Microsoft said it is one step closer to “medical superintelligence” after a new artificial intelligence (AI) tool beat doctors at diagnosing complex medical problems.
Tech giants are racing to develop superintelligence, which refers to an AI system that exceeds human intellectual abilities in every way – and they’re promising to use it to upend healthcare systems around the world.
For the latest experiment, Microsoft tested an AI diagnostic system against 21 experienced physicians, using real-world case studies from 304 patients that were published in the New England Journal of Medicine, a leading medical journal.
The AI tool correctly diagnosed up to 85.5 per cent of cases – roughly four times more than the group of doctors from the United Kingdom and the United States, who had between five and 20 years of experience.

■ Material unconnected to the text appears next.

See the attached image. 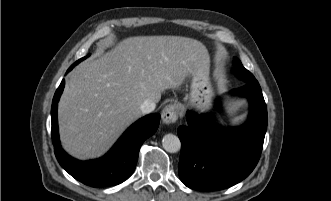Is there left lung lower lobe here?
Instances as JSON below:
<instances>
[{"label": "left lung lower lobe", "instance_id": "0a47b994", "mask_svg": "<svg viewBox=\"0 0 331 201\" xmlns=\"http://www.w3.org/2000/svg\"><path fill=\"white\" fill-rule=\"evenodd\" d=\"M232 93L250 102L247 122L232 130L215 126L208 115L187 113V125L178 128L181 154L178 173L189 188L215 191L245 179L257 165L267 129V108L257 82H246Z\"/></svg>", "mask_w": 331, "mask_h": 201}]
</instances>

The model was also cheaper than human doctors, ordering fewer scans and tests to reach the correct diagnosis, the analysis found.
Microsoft said the findings indicate that AI models can reason through complex diagnostic problems that stump physicians, who specialise in their fields but are not experts in every aspect of medicine.
However, AI “can blend both breadth and depth of expertise, demonstrating clinical reasoning capabilities that, across many aspects of clinical reasoning, exceed those of any individual physician,” Microsoft executives said in a press release.
“This kind of reasoning has the potential to reshape healthcare”.
Microsoft does not see AI replacing doctors anytime soon, saying the tools will instead help physicians automate some routine tasks, personalise patients’ treatment, and speed up diagnoses.
How the model works
Microsoft’s AI system made diagnoses by mimicking a doctor’s process of collecting a patient’s details, ordering tests, and eventually narrowing down a medical diagnosis.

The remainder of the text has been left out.